= Knut Rød =

Norwegian police prosecutor

Knut Rød (30 June 1900 - 19 May 1986) was a Norwegian police prosecutor responsible for the arrest, detention and transfer of Jewish men, women and children to SS troops at Oslo harbor. For these and other actions related to the Holocaust in Norway, Rød was acquitted in two highly publicized trials during the legal purge in Norway after World War II that remain controversial to this day. The trials and their outcome have since been dubbed the "strangest trial in post-war Norway."

==Background==
Rød was born in Kristiania (today's Oslo) in 1900 and earned his law degree in 1927. He was immediately hired into the police department in Aker, serving under Johan Søhr, who was noted in his time for opposing the admission of Jewish refugees into Norway during World War I and for vilifying shechita (slaughter of animals in accordance with Jewish law). He was promoted to detective ("kriminalbetjent") in 1929 and to lieutenant ("førstebetjent") in 1937. When the police departments in Aker and Oslo were merged in 1940, he was transferred to the surveillance desk. He became a member of Nasjonal Samling (NS) on 4 January 1941, well after the German invasion of Norway.

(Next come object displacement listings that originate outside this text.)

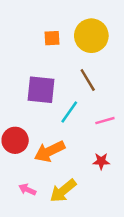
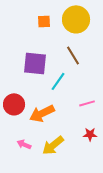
pink line: (105, 121) -> (87, 103), moved
red star: (101, 161) -> (90, 134), moved

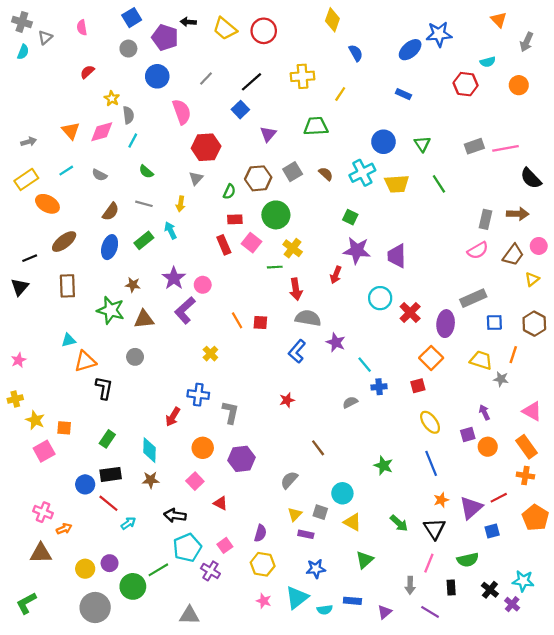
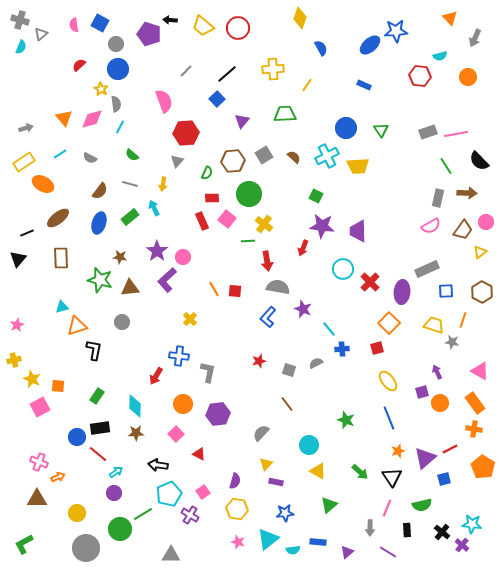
blue square: (132, 18) -> (100, 23), moved, turned -30
blue circle: (157, 76) -> (118, 69), moved
green line: (439, 184) -> (446, 166), moved
gray square: (320, 512) -> (289, 370), moved
purple circle: (110, 563) -> (114, 493), moved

Rød joined the newly established Statspolitiet ("state police") and became the administrative head of the Oslo section. For reasons and under circumstances that remain unclear, Rød resigned from the state police in September 1943 and his membership in NS on 30 September 1943.

==Career in Statspolitiet==
In the fall of 1941, Jonas Lie, the commissioned police minister in the Terboven administration, established Statspolitiet, consisting of several merged surveillance sections throughout the country. The force was initially 150 men strong and was under the command of Karl Marthinsen. Marthinsen was under the direct command of German authorities independently of Lie. All but four of the police officers in this group were members of NS. For the purposes of the operations related to the Holocaust, Rød was Martinsen's executive officer who acted on his authority in crucial moments.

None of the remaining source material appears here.